## Your task
From the data that follows, set down exactly the lines from the one with "Clean Unique Stories" through the one with "Single house, Sinthawee", counting both. Pictures stay out.

==== Supplied entries

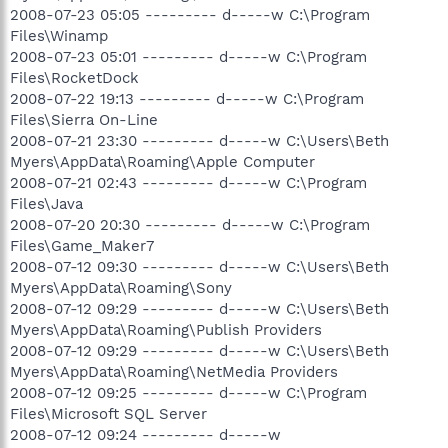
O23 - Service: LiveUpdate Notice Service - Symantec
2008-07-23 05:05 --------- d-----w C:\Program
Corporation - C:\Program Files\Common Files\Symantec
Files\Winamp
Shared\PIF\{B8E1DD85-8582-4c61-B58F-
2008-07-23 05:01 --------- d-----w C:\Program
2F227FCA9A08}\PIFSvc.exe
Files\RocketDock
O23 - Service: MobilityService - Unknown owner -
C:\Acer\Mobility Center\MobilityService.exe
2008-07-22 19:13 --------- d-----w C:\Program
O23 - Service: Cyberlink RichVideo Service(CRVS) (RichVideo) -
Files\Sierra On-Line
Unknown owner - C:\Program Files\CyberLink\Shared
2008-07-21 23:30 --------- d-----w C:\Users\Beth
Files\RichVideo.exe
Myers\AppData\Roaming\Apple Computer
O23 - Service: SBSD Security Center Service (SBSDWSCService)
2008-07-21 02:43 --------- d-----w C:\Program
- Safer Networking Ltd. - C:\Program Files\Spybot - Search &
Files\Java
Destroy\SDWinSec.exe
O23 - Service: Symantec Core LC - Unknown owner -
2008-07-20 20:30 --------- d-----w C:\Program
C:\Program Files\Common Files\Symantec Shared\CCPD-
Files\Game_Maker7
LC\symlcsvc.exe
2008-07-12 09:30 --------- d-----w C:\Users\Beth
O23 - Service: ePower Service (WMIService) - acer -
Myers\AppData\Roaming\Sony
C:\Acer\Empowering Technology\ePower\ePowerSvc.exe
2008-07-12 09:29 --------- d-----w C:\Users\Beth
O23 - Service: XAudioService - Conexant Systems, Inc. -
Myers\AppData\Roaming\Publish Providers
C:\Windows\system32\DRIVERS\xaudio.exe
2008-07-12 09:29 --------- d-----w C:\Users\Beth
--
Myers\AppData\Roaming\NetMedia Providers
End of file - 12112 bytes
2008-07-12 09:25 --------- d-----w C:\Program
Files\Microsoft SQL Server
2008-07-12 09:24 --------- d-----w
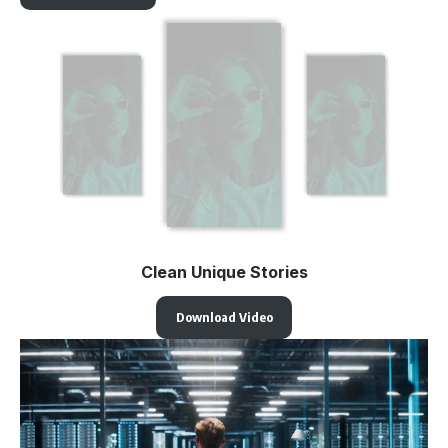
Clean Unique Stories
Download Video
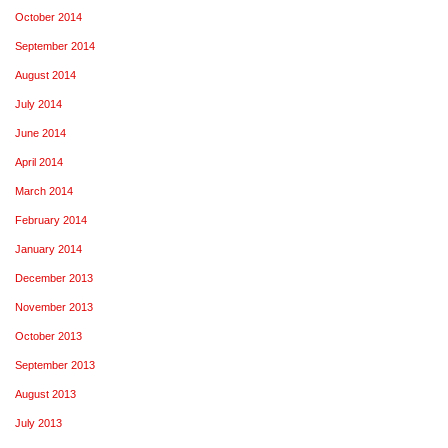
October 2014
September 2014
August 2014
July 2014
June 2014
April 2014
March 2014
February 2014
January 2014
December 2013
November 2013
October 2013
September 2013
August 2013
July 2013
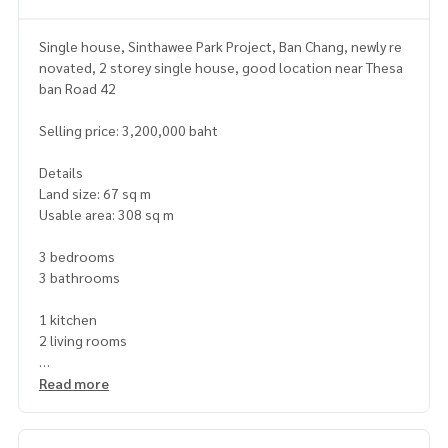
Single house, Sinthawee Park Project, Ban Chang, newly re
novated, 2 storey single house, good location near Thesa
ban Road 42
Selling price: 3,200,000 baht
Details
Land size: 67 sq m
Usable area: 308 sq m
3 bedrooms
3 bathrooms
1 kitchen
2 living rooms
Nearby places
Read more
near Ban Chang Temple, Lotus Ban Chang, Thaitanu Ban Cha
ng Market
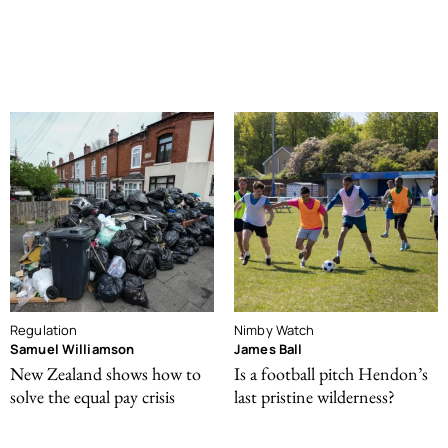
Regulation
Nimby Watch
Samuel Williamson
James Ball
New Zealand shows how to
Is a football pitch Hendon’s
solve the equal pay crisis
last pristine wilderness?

========
==== Supplied entries

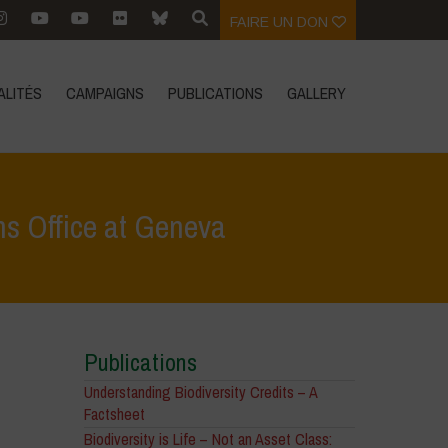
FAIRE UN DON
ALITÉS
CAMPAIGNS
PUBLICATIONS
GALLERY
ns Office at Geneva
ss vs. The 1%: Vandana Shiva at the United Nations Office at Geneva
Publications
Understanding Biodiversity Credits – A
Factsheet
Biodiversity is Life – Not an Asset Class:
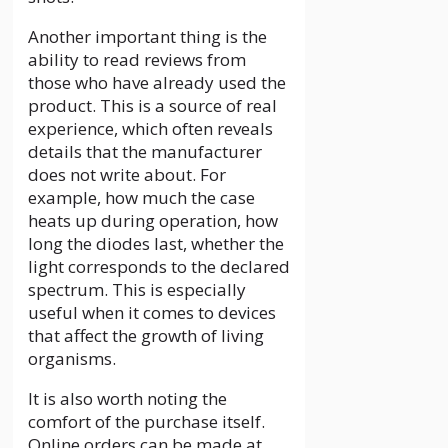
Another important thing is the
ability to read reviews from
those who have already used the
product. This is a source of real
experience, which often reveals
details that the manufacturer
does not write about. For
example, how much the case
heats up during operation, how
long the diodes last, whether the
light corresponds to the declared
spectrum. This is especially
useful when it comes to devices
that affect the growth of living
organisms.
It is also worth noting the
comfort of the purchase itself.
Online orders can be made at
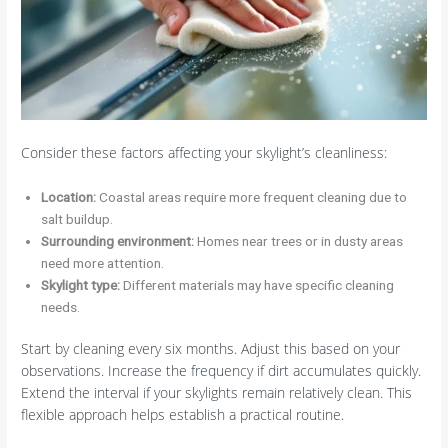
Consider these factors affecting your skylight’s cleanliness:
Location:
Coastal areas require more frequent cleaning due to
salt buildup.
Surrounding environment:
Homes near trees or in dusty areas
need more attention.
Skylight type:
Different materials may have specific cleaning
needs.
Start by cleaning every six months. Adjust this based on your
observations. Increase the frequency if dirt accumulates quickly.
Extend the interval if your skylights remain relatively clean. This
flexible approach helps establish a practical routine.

========

## Answer for this exercise
Clean Unique Stories
Download Video
October 2014
September 2014
August 2014
July 2014
June 2014
April 2014
March 2014
February 2014
January 2014
December 2013
November 2013
October 2013
September 2013
August 2013
July 2013
Single house, Sinthawee Park Project, Ban Chang, newly re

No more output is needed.